Ancora un’altra parola della Lettera può essere utile per capire meglio la formula, sempre ripetuta in continuità nella Tradizione cattolica, “salvezza delle anime”: Purificate le vostre anime con l’obbedienza alla verità” (1 22). E’ l’obbedienza alla verità da parte dell’anima che non solo intende ma vuole liberamente cioè ama che rende pura l’anima, la qualifica moralmente. Ed è invece il voler convivere con la menzogna, il non desiderare la verità, il non essere disponili all’amore che la inquina.

L’obbedienza alla verità, come ci testimonia santa Teresa di Gesù Bambino nella “Storia di un’anima”, comincia con le piccole verità del quotidiano, che spesso possono essere faticose e dolorose. Questa obbedienza si estende poi fino all’obbedienza senza riserve alla Verità stessa che è Cristo, via umana d’amore al Dio vivente, Padre, Figlio, Spirito Santo, Verità e Vita. Tale obbedienza non solo ci rende puri cioè lontani da ogni idolatria schiavizzante, ma soprattutto anche liberi per il servizio a Cristo e all’amore che viene da Lui e così alla salvezza del mondo, che pur sempre prende inizio dalla purificazione obbediente della propria anima, del proprio cuore, del proprio io mediante la verità e l’amore, il desiderio della verità e la disponibilità all’amore. Possiamo indicare apostolicamente, missionariamente la via umana di Cristo alla verità solo se noi stessi, nella nostra anima cioè nel nostro intendere e volere, regia del sentire – in obbedienza e pazienza – ci lasciamo purificare continuamente e progressivamente da ogni evidenza di verità e di libera adesione ad essa cioè dall’amore. Ecco il giusto senso della meta della nostra fede è la salvezza delle anime.

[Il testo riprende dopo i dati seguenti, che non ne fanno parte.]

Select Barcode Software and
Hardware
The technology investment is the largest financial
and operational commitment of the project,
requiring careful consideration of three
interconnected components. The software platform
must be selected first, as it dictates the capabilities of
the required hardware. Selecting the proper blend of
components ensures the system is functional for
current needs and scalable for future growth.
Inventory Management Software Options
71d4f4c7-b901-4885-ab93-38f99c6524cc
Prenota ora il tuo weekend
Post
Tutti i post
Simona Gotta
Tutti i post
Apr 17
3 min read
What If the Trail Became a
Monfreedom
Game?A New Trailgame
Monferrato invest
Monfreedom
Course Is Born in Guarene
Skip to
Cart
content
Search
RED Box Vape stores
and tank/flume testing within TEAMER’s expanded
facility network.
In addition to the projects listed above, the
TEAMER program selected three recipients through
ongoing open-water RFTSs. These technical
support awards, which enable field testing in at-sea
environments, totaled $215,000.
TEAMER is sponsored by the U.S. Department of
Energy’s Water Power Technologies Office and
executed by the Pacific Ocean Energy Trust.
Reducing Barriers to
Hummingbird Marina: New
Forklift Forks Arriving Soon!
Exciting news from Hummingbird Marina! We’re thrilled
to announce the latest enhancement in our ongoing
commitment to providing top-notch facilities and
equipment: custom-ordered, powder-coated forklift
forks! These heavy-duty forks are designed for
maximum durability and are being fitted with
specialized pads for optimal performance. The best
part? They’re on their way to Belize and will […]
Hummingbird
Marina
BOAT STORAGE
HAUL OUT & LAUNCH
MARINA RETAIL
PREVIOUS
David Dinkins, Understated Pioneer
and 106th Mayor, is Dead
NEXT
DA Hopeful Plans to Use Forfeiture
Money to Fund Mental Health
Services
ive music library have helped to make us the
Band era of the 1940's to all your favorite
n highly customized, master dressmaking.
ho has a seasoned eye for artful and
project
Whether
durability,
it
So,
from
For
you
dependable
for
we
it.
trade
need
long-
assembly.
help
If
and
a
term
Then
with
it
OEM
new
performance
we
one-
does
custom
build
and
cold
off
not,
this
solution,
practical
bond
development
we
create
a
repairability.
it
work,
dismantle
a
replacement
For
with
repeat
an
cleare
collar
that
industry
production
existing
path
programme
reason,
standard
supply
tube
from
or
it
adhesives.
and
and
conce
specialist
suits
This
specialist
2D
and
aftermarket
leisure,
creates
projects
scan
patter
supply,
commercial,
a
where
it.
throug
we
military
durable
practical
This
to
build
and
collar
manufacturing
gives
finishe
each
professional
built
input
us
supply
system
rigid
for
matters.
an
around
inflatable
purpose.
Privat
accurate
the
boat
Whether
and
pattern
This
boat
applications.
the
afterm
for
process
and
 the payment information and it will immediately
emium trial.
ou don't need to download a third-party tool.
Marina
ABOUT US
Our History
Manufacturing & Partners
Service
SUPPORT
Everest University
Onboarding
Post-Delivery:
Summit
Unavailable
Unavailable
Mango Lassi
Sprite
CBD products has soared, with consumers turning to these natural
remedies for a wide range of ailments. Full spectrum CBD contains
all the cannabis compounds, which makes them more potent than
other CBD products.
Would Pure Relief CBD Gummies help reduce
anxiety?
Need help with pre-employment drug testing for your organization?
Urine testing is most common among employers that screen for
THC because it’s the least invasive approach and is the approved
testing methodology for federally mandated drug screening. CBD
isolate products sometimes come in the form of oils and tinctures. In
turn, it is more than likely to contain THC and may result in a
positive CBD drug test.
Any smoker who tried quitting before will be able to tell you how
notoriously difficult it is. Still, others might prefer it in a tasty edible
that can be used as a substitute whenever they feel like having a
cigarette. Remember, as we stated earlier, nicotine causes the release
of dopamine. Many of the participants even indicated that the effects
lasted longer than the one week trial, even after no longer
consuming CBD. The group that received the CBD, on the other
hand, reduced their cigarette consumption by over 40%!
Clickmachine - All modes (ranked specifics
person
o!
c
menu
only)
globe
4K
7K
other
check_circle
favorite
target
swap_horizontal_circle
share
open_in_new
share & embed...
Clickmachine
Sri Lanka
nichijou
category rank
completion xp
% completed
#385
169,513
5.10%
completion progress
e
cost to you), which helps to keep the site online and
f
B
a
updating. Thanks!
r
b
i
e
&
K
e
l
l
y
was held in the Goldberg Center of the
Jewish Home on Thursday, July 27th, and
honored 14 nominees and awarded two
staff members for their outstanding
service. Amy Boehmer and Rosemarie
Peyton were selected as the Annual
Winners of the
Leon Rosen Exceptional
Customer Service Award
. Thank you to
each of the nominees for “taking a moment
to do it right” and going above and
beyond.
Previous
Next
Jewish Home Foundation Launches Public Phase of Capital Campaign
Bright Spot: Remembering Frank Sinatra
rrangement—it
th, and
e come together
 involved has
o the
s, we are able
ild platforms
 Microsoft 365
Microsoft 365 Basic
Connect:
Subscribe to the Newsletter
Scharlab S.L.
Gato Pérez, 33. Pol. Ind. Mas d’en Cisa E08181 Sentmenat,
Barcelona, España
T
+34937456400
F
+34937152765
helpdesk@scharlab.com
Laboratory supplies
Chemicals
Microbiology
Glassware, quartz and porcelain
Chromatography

Se dopo il Concilio Vaticano II la parola “anima” è caduta in discredito è perché i suoi documenti sono stati subito sepolti sotto una montagna di pubblicazioni affrettate e superficiali, o semplicemente inesatte. Benedetto XVI ci aiuta ad una rilettura della lettera dei testi conciliari e questo ci permette di scoprire il loro autentico spirito. I testi così riscoperti nella loro verità, ci insegnano a comprendere che cosa è veramente accaduto, e di prendere posizione con rinnovata energia. IL cattolico che lucidamente – e di conseguenza, con sofferenza – vede i guasti prodotti nella sua Chiesa dalle false interpretazioni del Concilio Vaticano II, scopre sempre più nel Concilio Vaticano II le possibilità di un’autentica ripresa, di un’autentica ricezione. Il Concilio, nella continuità del Popolo di Dio, ad esso appartiene e non a coloro che vogliono dirottarlo per una via, i cui sbocchi sarebbero catastrofici. Esso non è il Concilio di coloro che, non a caso, non sanno più che farsene del Vaticano II e che puntano a un Vaticano III.